Drawing the strands together, therefore, there is a universal principle of English law that a party cannot take advantage of its own wrong; this can be expressed by way of an implied term (as in Walter Lilly v Clin); and it can be excluded by the construction of the contract (as seen, of course, in the North Midland Building Ltd v Cyden Homes case).
Both Fraser J at first instance in the TCC and the Court of Appeal refused to allow the prevention principle to override an express agreement as to the allocation of risk in a construction contract. It is relatively straightforward to see how this is consistent with similar English law decisions on time bars in decisions such as Multiplex Constructions (UK) Ltd v Honeywell Control Systems Ltd (No 2)  EWHC 447 (TCC), 111 ConLR 78.

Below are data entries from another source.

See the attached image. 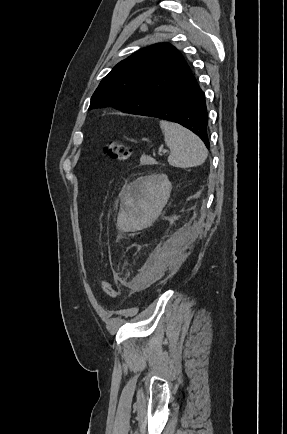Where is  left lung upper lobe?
Wrapping results in <instances>:
<instances>
[{"label":"left lung upper lobe","instance_id":"5c2ea615","mask_svg":"<svg viewBox=\"0 0 287 434\" xmlns=\"http://www.w3.org/2000/svg\"><path fill=\"white\" fill-rule=\"evenodd\" d=\"M185 59L168 43L139 50L119 62L95 90L89 110L113 106L137 114L155 105L190 74Z\"/></svg>","mask_w":287,"mask_h":434}]
</instances>
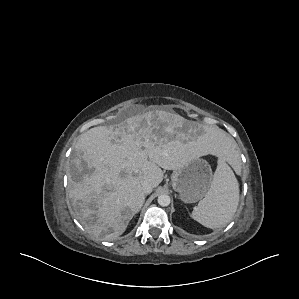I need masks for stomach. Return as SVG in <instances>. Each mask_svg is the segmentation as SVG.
Segmentation results:
<instances>
[{"label": "stomach", "instance_id": "1", "mask_svg": "<svg viewBox=\"0 0 299 299\" xmlns=\"http://www.w3.org/2000/svg\"><path fill=\"white\" fill-rule=\"evenodd\" d=\"M172 187L185 203H195L204 198L213 181L209 163L201 158L190 161L185 167L175 170L171 176Z\"/></svg>", "mask_w": 299, "mask_h": 299}]
</instances>
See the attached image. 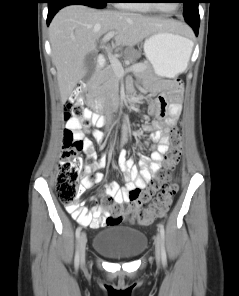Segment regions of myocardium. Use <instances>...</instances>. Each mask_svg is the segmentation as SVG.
Wrapping results in <instances>:
<instances>
[{
    "mask_svg": "<svg viewBox=\"0 0 239 296\" xmlns=\"http://www.w3.org/2000/svg\"><path fill=\"white\" fill-rule=\"evenodd\" d=\"M148 1V6L151 8V9H154L160 13H168V11H165L163 9H161L155 0H147Z\"/></svg>",
    "mask_w": 239,
    "mask_h": 296,
    "instance_id": "1",
    "label": "myocardium"
}]
</instances>
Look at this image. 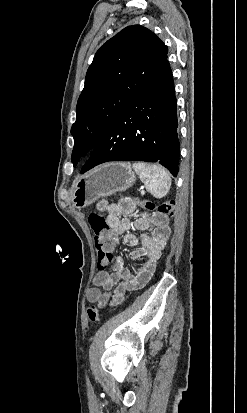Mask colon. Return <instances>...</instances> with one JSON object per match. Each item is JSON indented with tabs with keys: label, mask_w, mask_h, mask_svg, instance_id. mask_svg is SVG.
<instances>
[{
	"label": "colon",
	"mask_w": 247,
	"mask_h": 413,
	"mask_svg": "<svg viewBox=\"0 0 247 413\" xmlns=\"http://www.w3.org/2000/svg\"><path fill=\"white\" fill-rule=\"evenodd\" d=\"M123 198L119 197V200ZM133 200V206L139 207L140 205L146 210H154L155 204L151 200L145 199L140 200L139 198L131 197ZM174 201L164 200L158 206V214L164 217H171L174 211ZM91 228L94 231L95 244L99 256L100 265H111L112 264V252L114 251V246L111 244L110 237H107L109 228L108 222L104 220V217L100 214H89L87 217ZM86 316L91 324H95L99 321L100 312L97 306L91 305L86 308Z\"/></svg>",
	"instance_id": "5ec220e1"
}]
</instances>
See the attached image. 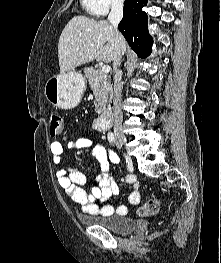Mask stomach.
<instances>
[{"label": "stomach", "instance_id": "obj_1", "mask_svg": "<svg viewBox=\"0 0 221 263\" xmlns=\"http://www.w3.org/2000/svg\"><path fill=\"white\" fill-rule=\"evenodd\" d=\"M85 84V78L80 72L61 73L48 79L45 96L55 107L70 110L80 103Z\"/></svg>", "mask_w": 221, "mask_h": 263}]
</instances>
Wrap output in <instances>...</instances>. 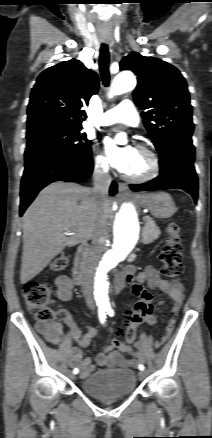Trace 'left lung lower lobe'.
Listing matches in <instances>:
<instances>
[{
  "mask_svg": "<svg viewBox=\"0 0 212 438\" xmlns=\"http://www.w3.org/2000/svg\"><path fill=\"white\" fill-rule=\"evenodd\" d=\"M160 175L143 184H131L133 191L183 189L198 197V178L194 168L195 148L191 139L167 143L159 151Z\"/></svg>",
  "mask_w": 212,
  "mask_h": 438,
  "instance_id": "0a47b994",
  "label": "left lung lower lobe"
}]
</instances>
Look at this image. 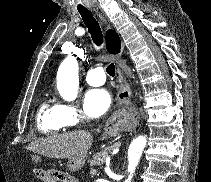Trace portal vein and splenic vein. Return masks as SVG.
<instances>
[{
    "instance_id": "portal-vein-and-splenic-vein-1",
    "label": "portal vein and splenic vein",
    "mask_w": 211,
    "mask_h": 182,
    "mask_svg": "<svg viewBox=\"0 0 211 182\" xmlns=\"http://www.w3.org/2000/svg\"><path fill=\"white\" fill-rule=\"evenodd\" d=\"M118 151H119L118 149H114L113 154L117 153ZM96 173H97V170H95V169L91 170V174H96Z\"/></svg>"
}]
</instances>
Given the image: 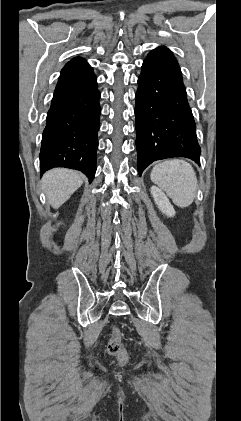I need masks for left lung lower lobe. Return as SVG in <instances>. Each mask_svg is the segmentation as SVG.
<instances>
[{
    "label": "left lung lower lobe",
    "instance_id": "left-lung-lower-lobe-1",
    "mask_svg": "<svg viewBox=\"0 0 241 421\" xmlns=\"http://www.w3.org/2000/svg\"><path fill=\"white\" fill-rule=\"evenodd\" d=\"M135 98L139 175L153 161L165 158L186 157L200 164V146L182 73L166 47L147 55Z\"/></svg>",
    "mask_w": 241,
    "mask_h": 421
}]
</instances>
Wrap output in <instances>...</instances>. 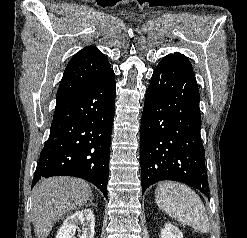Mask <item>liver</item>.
Segmentation results:
<instances>
[{
    "instance_id": "1",
    "label": "liver",
    "mask_w": 247,
    "mask_h": 238,
    "mask_svg": "<svg viewBox=\"0 0 247 238\" xmlns=\"http://www.w3.org/2000/svg\"><path fill=\"white\" fill-rule=\"evenodd\" d=\"M91 195L89 184L82 179L52 177L42 180L33 189L32 222L36 238H47L64 213L82 207Z\"/></svg>"
}]
</instances>
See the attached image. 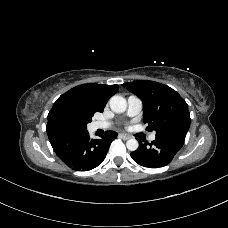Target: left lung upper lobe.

It is less easy to reconcile this with repeated dicta at the highest appellate level that can be traced back for centuries that a party cannot take advantage of its own wrong. But, as both Fraser J and Coulson LJ noted, in North Midland Building v Cyden Homes the prevention principle was not even engaged as prevention caused by the employer was dealt with as a Relevant Event. Furthermore, beyond the broader statements of policy expressed in those earlier decisions, there does emerge a trend that parties can agree to contract out of the principle (or, more accurately, to contractually allocate the risk of concurrent delay).
This decision is unlikely to be the last word on the topic, given the competing approaches. It might be the case, however, that the debate will return to a more straightforward discussion about causation in respect of concurrent delay, as opposed to the invocation of this particular common law doctrine.